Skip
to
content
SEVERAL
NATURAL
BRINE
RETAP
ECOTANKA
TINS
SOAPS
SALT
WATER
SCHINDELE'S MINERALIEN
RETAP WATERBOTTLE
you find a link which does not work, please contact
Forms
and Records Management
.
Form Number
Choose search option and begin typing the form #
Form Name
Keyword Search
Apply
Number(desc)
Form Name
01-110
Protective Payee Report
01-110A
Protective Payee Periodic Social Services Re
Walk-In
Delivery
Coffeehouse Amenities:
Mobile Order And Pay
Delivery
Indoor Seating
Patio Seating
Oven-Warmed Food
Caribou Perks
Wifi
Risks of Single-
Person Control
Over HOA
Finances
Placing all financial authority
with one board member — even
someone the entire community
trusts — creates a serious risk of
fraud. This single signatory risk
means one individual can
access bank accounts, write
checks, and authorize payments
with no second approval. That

§

- **YOUR TASK**
Exactly as they are written, print the entries again.

- **ANSWER FOR THE TASK**
Skip
to
content
SEVERAL
NATURAL
BRINE
RETAP
ECOTANKA
TINS
SOAPS
SALT
WATER
SCHINDELE'S MINERALIEN
RETAP WATERBOTTLE
you find a link which does not work, please contact
Forms
and Records Management
.
Form Number
Choose search option and begin typing the form #
Form Name
Keyword Search
Apply
Number(desc)
Form Name
01-110
Protective Payee Report
01-110A
Protective Payee Periodic Social Services Re
Walk-In
Delivery
Coffeehouse Amenities:
Mobile Order And Pay
Delivery
Indoor Seating
Patio Seating
Oven-Warmed Food
Caribou Perks
Wifi
Risks of Single-
Person Control
Over HOA
Finances
Placing all financial authority
with one board member — even
someone the entire community
trusts — creates a serious risk of
fraud. This single signatory risk
means one individual can
access bank accounts, write
checks, and authorize payments
with no second approval. That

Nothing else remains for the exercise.